■ Records to use:
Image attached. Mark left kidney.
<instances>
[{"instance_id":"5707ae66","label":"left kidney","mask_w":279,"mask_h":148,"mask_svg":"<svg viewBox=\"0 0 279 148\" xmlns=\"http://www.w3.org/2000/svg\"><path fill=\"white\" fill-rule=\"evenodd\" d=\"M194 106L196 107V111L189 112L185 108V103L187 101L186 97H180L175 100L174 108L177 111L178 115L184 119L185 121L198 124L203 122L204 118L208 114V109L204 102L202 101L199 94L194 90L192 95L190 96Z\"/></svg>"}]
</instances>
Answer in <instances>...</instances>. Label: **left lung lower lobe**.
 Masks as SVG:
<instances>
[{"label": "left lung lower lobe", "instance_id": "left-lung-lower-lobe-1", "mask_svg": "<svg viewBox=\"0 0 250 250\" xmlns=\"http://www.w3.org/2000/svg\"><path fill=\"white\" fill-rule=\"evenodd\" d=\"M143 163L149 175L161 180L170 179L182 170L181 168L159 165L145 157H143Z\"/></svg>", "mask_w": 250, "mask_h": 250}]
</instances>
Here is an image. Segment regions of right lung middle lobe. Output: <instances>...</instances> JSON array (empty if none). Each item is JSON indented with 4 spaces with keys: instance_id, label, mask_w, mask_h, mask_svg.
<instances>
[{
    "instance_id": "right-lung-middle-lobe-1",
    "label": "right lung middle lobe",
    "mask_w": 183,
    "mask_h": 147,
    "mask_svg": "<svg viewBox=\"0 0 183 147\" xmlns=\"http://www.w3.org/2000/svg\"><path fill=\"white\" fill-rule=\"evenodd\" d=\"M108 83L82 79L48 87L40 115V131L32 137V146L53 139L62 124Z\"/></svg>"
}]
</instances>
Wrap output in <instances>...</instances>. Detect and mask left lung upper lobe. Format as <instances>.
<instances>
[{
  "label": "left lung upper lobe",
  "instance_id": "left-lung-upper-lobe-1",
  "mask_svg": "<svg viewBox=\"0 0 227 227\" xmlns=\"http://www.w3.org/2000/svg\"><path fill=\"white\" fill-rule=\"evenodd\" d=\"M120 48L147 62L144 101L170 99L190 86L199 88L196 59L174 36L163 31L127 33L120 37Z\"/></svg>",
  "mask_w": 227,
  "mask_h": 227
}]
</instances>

■ What you have to do: Copy the records above exactly, starting at the line that contains "Wrap output in" and ending at the last line, and leave out all earlier lines.

■ Solution below:
Wrap output in <instances>...</instances>. Detect and mask left lung upper lobe. Format as <instances>.
<instances>
[{
  "label": "left lung upper lobe",
  "instance_id": "left-lung-upper-lobe-1",
  "mask_svg": "<svg viewBox=\"0 0 227 227\" xmlns=\"http://www.w3.org/2000/svg\"><path fill=\"white\" fill-rule=\"evenodd\" d=\"M120 48L147 62L144 101L170 99L190 86L199 88L196 59L174 36L163 31L127 33L120 37Z\"/></svg>",
  "mask_w": 227,
  "mask_h": 227
}]
</instances>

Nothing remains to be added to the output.